■ **Problem**: Copy out the entries that follow exactly, leaving every picture behind.

(Supplied information)

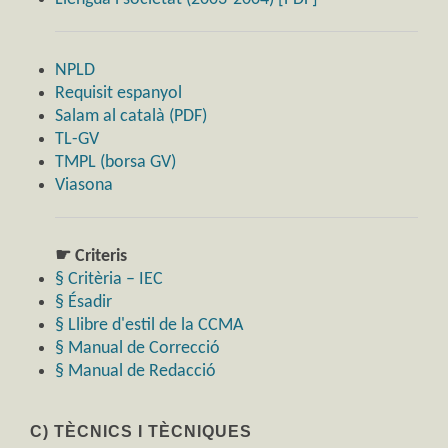
NPLD
Requisit espanyol
Salam al català (PDF)
TL-GV
TMPL (borsa GV)
Viasona
☛ Criteris
§ Critèria – IEC
§ Ésadir
§ Llibre d'estil de la CCMA
§ Manual de Correcció
§ Manual de Redacció
C) TÈCNICS I TÈCNIQUES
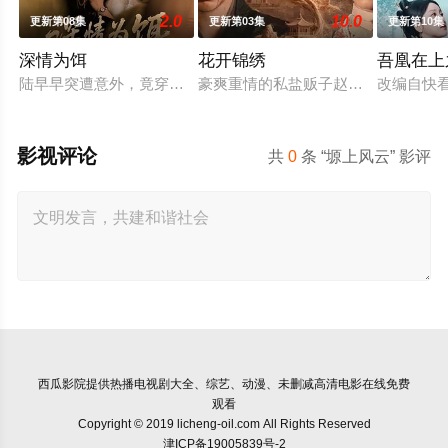
2.0
10.0
更新第08集
更新第03集
更新第10集
深情为饵
花开锦绣
吾凰在上
陆早早突遭意外，竟穿越成民国少夫人苏沐晚，醒来，却是丈夫枪
豪爽重情的私盐贩子赵凌虽出身草莽
改编自快
影视评论
共
0
条 “塬上风云” 影评
西瓜影院
提供热播电视剧大全、综艺、动漫、未删减高清电影在线免费
观看
Copyright © 2019 licheng-oil.com All Rights Reserved
津ICP备19005839号-2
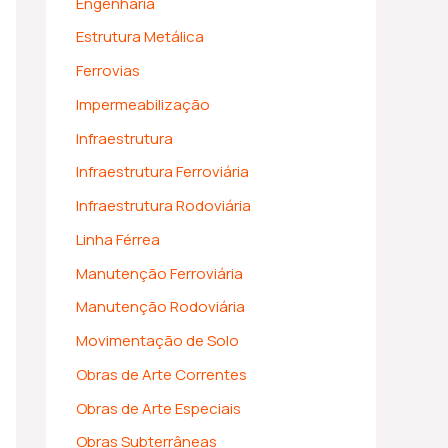
Engenharia
Estrutura Metálica
Ferrovias
Impermeabilização
Infraestrutura
Infraestrutura Ferroviária
Infraestrutura Rodoviária
Linha Férrea
Manutenção Ferroviária
Manutenção Rodoviária
Movimentação de Solo
Obras de Arte Correntes
Obras de Arte Especiais
Obras Subterrâneas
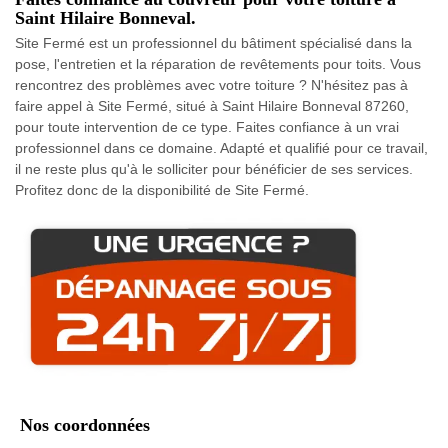
Saint Hilaire Bonneval.
Site Fermé est un professionnel du bâtiment spécialisé dans la
pose, l'entretien et la réparation de revêtements pour toits. Vous
rencontrez des problèmes avec votre toiture ? N'hésitez pas à
faire appel à Site Fermé, situé à Saint Hilaire Bonneval 87260,
pour toute intervention de ce type. Faites confiance à un vrai
professionnel dans ce domaine. Adapté et qualifié pour ce travail,
il ne reste plus qu'à le solliciter pour bénéficier de ses services.
Profitez donc de la disponibilité de Site Fermé.
Nos coordonnées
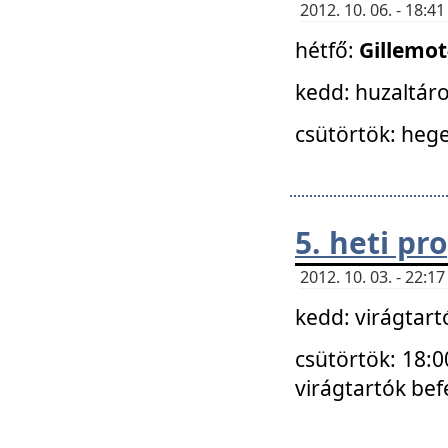
2012. 10. 06. - 18:
hétfő:
Gillemo
kedd: huzaltáro
csütörtök: hege
5. heti p
2012. 10. 03. - 22:
kedd: virágtar
csütörtök: 18:0
virágtartók bef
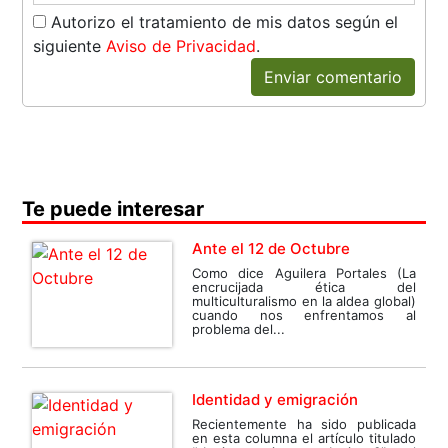
Autorizo el tratamiento de mis datos según el
siguiente
Aviso de Privacidad
.
Enviar comentario
Te puede interesar
Ante el 12 de Octubre
Como dice Aguilera Portales (La
encrucijada ética del
multiculturalismo en la aldea global)
cuando nos enfrentamos al
problema del...
Identidad y emigración
Recientemente ha sido publicada
en esta columna el artículo titulado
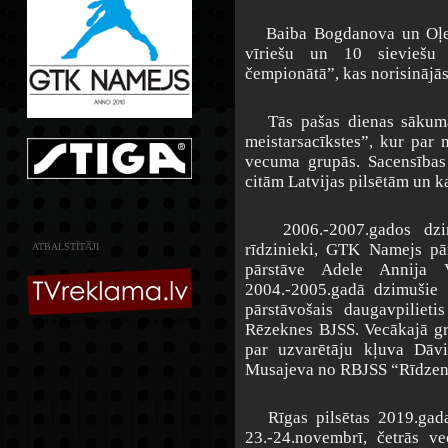
Baiba Bogdanova un Oļegs
vīriešu un 10 sieviešu 
čempionātā”, kas norisinājā
Tās pašas dienas sākumā n
meistarsacīkstes”, kur par 
vecuma grupās. Sacensības b
citām Latvijas pilsētām un k
2006.-2007.gados dzimuš
rīdzinieki, GTK Namejs pā
ATBALSTĪTĀJI
pārstāve Adele Annija V
2004.-2005.gadā dzimušie 
pārstāvošais daugavpilie
Rēzeknes BJSS. Vecākajā g
par uzvarētāju kļuva Dā
Musajeva no RBJSS “Rīdzen
Rīgas pilsētas 2019.gada 
23.-24.novembrī, četrās v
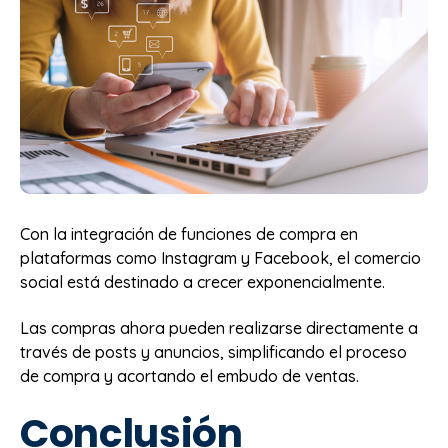
Con la integración de funciones de compra en
plataformas como Instagram y Facebook, el comercio
social está destinado a crecer exponencialmente.
Las compras ahora pueden realizarse directamente a
través de posts y anuncios, simplificando el proceso
de compra y acortando el embudo de ventas.
Conclusión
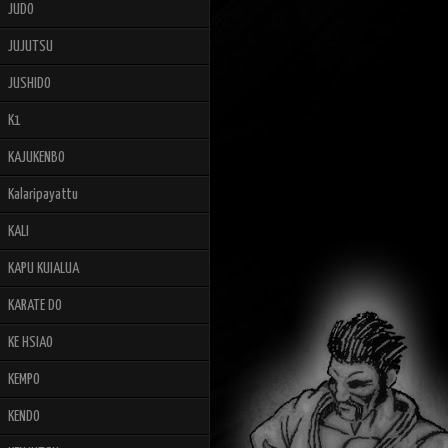
JUDO
JUJUTSU
JUSHIDO
K1
KAJUKENBO
Kalaripayattu
KALI
KAPU KUIALUA
KARATE DO
KE HSIAO
KEMPO
KENDO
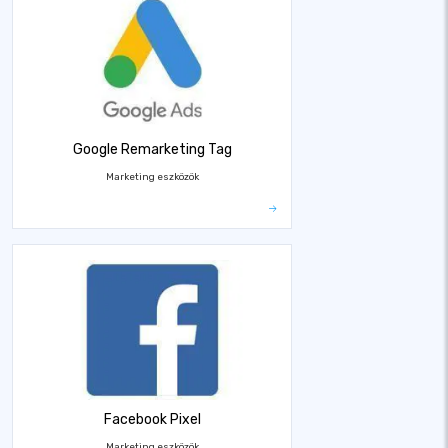
Google Remarketing Tag
Marketing eszközök
Facebook Pixel
Marketing eszközök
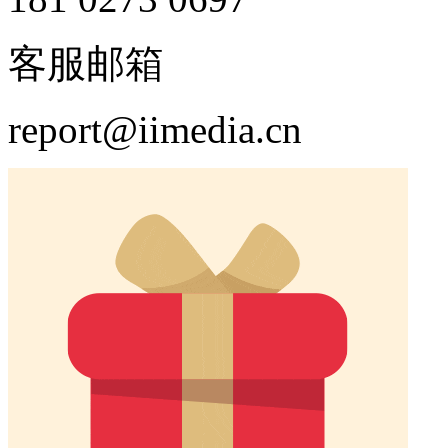
客服邮箱
report@iimedia.cn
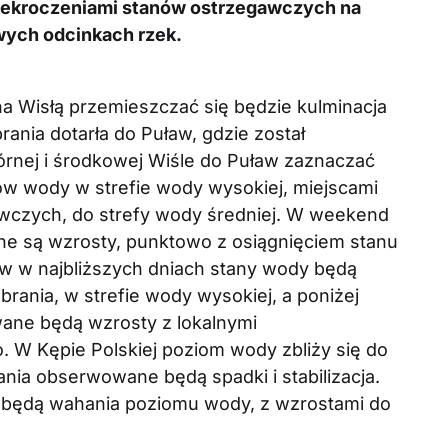
zekroczeniami stanów ostrzegawczych na
wych odcinkach rzek.
na Wisłą przemieszczać się będzie kulminacja
rania dotarła do Puław, gdzie został
rnej i środkowej Wiśle do Puław zaznaczać
nów wody w strefie wody wysokiej, miejscami
wczych, do strefy wody średniej. W weekend
e są wzrosty, punktowo z osiągnięciem stanu
w w najbliższych dniach stany wody będą
rania, w strefie wody wysokiej, a poniżej
wane będą wzrosty z lokalnymi
 W Kępie Polskiej poziom wody zbliży się do
nia obserwowane będą spadki i stabilizacja.
 będą wahania poziomu wody, z wzrostami do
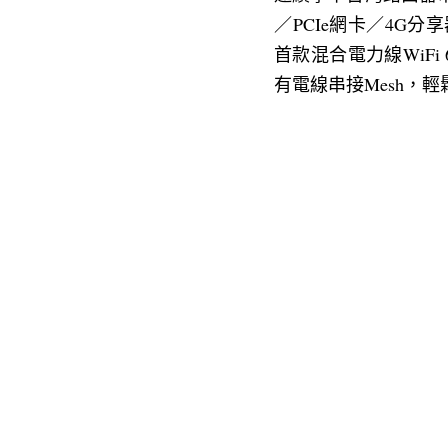
／PCIe網卡／4G分享
首款混合電力線WiF
有電線串接Mesh，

(End Supplied information)

■ **Finished exercise**:
NPLD
Requisit espanyol
Salam al català (PDF)
TL-GV
TMPL (borsa GV)
Viasona
☛ Criteris
§ Critèria – IEC
§ Ésadir
§ Llibre d'estil de la CCMA
§ Manual de Correcció
§ Manual de Redacció
C) TÈCNICS I TÈCNIQUES
2.0
10.0
更新第08集
更新第03集
更新第10集
深情为饵
花开锦绣
吾凰在上
陆早早突遭意外，竟穿越成民国少夫人苏沐晚，醒来，却是丈夫枪
豪爽重情的私盐贩子赵凌虽出身草莽
改编自快
影视评论
共
0
条 “塬上风云” 影评
西瓜影院
提供热播电视剧大全、综艺、动漫、未删减高清电影在线免费
观看
Copyright © 2019 licheng-oil.com All Rights Reserved
津ICP备19005839号-2
Engenharia
Estrutura Metálica
Ferrovias
Impermeabilização
Infraestrutura
Infraestrutura Ferroviária
Infraestrutura Rodoviária
Linha Férrea
Manutenção Ferroviária
Manutenção Rodoviária
Movimentação de Solo
Obras de Arte Correntes
Obras de Arte Especiais
Obras Subterrâneas
Saint Hilaire Bonneval.
Site Fermé est un professionnel du bâtiment spécialisé dans la
pose, l'entretien et la réparation de revêtements pour toits. Vous
rencontrez des problèmes avec votre toiture ? N'hésitez pas à
faire appel à Site Fermé, situé à Saint Hilaire Bonneval 87260,
pour toute intervention de ce type. Faites confiance à un vrai
professionnel dans ce domaine. Adapté et qualifié pour ce travail,
il ne reste plus qu'à le solliciter pour bénéficier de ses services.
Profitez donc de la disponibilité de Site Fermé.
Nos coordonnées
2012. 10. 06. - 18:
hétfő:
Gillemo
kedd: huzaltáro
csütörtök: hege
5. heti p
2012. 10. 03. - 22:
kedd: virágtar
csütörtök: 18:0
virágtartók bef
Autorizo el tratamiento de mis datos según el
siguiente
Aviso de Privacidad
.
Enviar comentario
Te puede interesar
Ante el 12 de Octubre
Como dice Aguilera Portales (La
encrucijada ética del
multiculturalismo en la aldea global)
cuando nos enfrentamos al
problema del...
Identidad y emigración
Recientemente ha sido publicada
en esta columna el artículo titulado
Baiba Bogdanova un Oļegs
vīriešu un 10 sieviešu 
čempionātā”, kas norisinājā
Tās pašas dienas sākumā n
meistarsacīkstes”, kur par 
vecuma grupās. Sacensības b
citām Latvijas pilsētām un k
2006.-2007.gados dzimuš
rīdzinieki, GTK Namejs pā
ATBALSTĪTĀJI
pārstāve Adele Annija V
2004.-2005.gadā dzimušie 
pārstāvošais daugavpilie
Rēzeknes BJSS. Vecākajā g
par uzvarētāju kļuva Dā
Musajeva no RBJSS “Rīdzen
Rīgas pilsētas 2019.gada 
23.-24.novembrī, četrās v
Con la integración de funciones de compra en
plataformas como Instagram y Facebook, el comercio
social está destinado a crecer exponencialmente.
Las compras ahora pueden realizarse directamente a
través de posts y anuncios, simplificando el proceso
de compra y acortando el embudo de ventas.
Conclusión
JUDO
JUJUTSU
JUSHIDO
K1
KAJUKENBO
Kalaripayattu
KALI
KAPU KUIALUA
KARATE DO
KE HSIAO
KEMPO
KENDO
Google Remarketing Tag
Marketing eszközök
Facebook Pixel
Marketing eszközök
客服邮箱
report@iimedia.cn
zekroczeniami stanów ostrzegawczych na
wych odcinkach rzek.
na Wisłą przemieszczać się będzie kulminacja
rania dotarła do Puław, gdzie został
rnej i środkowej Wiśle do Puław zaznaczać
nów wody w strefie wody wysokiej, miejscami
wczych, do strefy wody średniej. W weekend
e są wzrosty, punktowo z osiągnięciem stanu
w w najbliższych dniach stany wody będą
rania, w strefie wody wysokiej, a poniżej
wane będą wzrosty z lokalnymi
 W Kępie Polskiej poziom wody zbliży się do
nia obserwowane będą spadki i stabilizacja.
 będą wahania poziomu wody, z wzrostami do
／PCIe網卡／4G分享
首款混合電力線WiF
有電線串接Mesh，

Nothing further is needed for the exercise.